Menurut psikolog anak Seto Mulyadi yang akarab disapa ‘Kak Seto”, berharap agar Presiden Joko Widodo memberikan waktu dan menyumbangkan pemikirannya kepada anak-anak. Dia juga menilai sudah sepatutnya anak-anak Indonesia mendapatkan kebahagiaan saat hari anak layaknya perayaan saat peringatan Hari Kemerdekaan Indonesia.
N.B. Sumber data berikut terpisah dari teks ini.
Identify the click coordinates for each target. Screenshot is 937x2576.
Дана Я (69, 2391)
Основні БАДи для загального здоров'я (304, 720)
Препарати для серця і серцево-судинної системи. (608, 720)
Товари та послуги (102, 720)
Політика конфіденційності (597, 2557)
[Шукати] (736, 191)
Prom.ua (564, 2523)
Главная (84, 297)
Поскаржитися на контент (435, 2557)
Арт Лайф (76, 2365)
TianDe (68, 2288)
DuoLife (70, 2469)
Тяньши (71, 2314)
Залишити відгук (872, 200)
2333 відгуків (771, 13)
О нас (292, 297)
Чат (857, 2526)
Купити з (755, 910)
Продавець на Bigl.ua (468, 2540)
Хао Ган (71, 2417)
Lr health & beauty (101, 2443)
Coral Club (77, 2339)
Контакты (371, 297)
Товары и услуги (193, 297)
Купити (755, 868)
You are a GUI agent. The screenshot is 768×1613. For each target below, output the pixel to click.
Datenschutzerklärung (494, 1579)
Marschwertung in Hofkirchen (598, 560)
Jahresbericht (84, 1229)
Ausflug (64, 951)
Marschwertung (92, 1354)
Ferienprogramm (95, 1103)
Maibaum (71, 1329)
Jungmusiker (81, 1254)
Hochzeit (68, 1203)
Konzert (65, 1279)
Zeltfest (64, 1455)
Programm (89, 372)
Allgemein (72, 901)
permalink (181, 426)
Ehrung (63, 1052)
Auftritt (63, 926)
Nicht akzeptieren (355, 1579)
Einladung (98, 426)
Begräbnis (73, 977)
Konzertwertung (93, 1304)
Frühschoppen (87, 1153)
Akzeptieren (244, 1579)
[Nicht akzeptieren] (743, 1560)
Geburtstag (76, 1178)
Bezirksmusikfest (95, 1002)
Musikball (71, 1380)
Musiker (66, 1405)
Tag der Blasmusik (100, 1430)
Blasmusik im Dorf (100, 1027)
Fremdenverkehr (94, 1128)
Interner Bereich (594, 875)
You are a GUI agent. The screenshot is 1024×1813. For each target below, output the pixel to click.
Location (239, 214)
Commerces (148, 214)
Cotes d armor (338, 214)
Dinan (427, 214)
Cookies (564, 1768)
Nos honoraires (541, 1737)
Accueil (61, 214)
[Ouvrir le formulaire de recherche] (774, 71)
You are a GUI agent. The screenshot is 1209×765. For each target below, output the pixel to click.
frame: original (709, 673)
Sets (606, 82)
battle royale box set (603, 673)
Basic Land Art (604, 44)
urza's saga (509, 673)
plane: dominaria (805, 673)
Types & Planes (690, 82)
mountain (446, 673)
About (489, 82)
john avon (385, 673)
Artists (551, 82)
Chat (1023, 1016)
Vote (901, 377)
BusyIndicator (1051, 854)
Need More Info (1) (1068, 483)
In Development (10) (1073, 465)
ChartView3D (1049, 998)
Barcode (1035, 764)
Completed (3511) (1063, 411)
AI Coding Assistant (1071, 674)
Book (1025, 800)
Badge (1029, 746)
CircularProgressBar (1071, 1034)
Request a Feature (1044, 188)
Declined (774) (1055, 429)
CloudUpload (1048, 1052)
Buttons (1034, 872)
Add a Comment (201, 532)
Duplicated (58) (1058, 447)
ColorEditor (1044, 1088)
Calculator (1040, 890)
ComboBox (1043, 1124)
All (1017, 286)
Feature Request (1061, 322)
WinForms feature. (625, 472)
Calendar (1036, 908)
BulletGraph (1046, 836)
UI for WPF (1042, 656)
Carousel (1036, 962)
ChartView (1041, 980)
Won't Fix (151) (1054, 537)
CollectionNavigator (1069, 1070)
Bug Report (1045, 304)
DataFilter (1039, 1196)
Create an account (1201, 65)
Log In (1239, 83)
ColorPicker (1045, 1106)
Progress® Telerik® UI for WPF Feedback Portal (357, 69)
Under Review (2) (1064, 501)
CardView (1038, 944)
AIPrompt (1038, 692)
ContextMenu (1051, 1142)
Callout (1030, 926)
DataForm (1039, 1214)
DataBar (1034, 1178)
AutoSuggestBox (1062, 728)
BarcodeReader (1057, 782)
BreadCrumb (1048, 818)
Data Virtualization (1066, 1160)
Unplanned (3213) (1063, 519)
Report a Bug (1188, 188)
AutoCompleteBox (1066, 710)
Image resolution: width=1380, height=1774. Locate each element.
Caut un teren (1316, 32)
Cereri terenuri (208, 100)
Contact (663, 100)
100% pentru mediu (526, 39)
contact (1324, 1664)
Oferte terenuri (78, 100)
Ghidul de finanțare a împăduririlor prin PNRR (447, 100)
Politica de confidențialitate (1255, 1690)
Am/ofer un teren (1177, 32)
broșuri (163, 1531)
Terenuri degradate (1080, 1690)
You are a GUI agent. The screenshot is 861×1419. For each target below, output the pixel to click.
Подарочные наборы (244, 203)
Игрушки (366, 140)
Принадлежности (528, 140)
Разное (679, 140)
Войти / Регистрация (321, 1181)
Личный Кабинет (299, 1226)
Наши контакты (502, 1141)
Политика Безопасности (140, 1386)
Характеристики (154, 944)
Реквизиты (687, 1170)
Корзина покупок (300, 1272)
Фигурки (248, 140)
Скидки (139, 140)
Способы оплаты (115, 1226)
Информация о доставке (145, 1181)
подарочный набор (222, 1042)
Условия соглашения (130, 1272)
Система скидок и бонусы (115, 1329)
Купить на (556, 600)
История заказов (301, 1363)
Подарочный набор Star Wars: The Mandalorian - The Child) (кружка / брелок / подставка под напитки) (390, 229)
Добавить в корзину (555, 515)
Pernyataan anak-anak Indonesia harus bahagia memang seharusnya didapat seluruh anak di Negara ini. Perjuangan harus dilanjutkan melihat banyaknya angka kekerasan terhadap anak yang sering terjadi serta banyak anak yang harusnya mendapatkan pendidikan layak namun harus turun ke jalan untuk mencari nafkah. Sangat miris ketika usia-usia seperti mereka yang harusnya bermain dan belajar terenggut oleh polemik negeri serta biaya yang tinggi untuk sekedar mengenyam pendidikan.

Hal tersebut diperkuat dengan pernyataan mantan menteri agama pada masa pemerintahan Presiden Susilo Bambang yudhoyono, Suryadharma Ali. Belaiu menyampaikan bahwa kondisi anak-anak Indonesia memang masih memprihatinkan. Profil Anak Indonesia pada 2011 menunjukan masih ada 8,12% anak-anak usia 5-17 tahun tidak sekolah. Bahkan sekitar 9,30% anak Indonesia belum pernah merasakan pendidikan.

anak indonesia 500X500 Dengan melihat kemajuan dunia teknologi, jiwa sosialisasi seorang anak lambat laun semakin menghilang. Seperti contoh, permainan-permainan tradisional yang dapat membangun rasa sosialisasi anak mulai tergantikan dengan gadget yang lebih mendorong anak pada sifat individu.

Jika hal ini tidak segera diatasi, mau dibawa kemana anak-anak Indonesia?. Bagaimana nasib Nusantara tercinta dimasa depan ketika penerusnya mengalami kekerasan diusia dini dan tidak mendapatkan pendidikan yang layak. Seluruh elemen yang ada di Indonesia harus bergandengan tangan dan bersatu demi menyelamatkan aset berharga bangsanya, tak hanya memikirkan kekayaan dan kekuasaan namun lebih mengutamakan kemerdekaan sang penerus bangsa. Mau dibawa kemana anak-anak Indonesia? Akankah menjadi anak bangsa ataukah anak mangsa.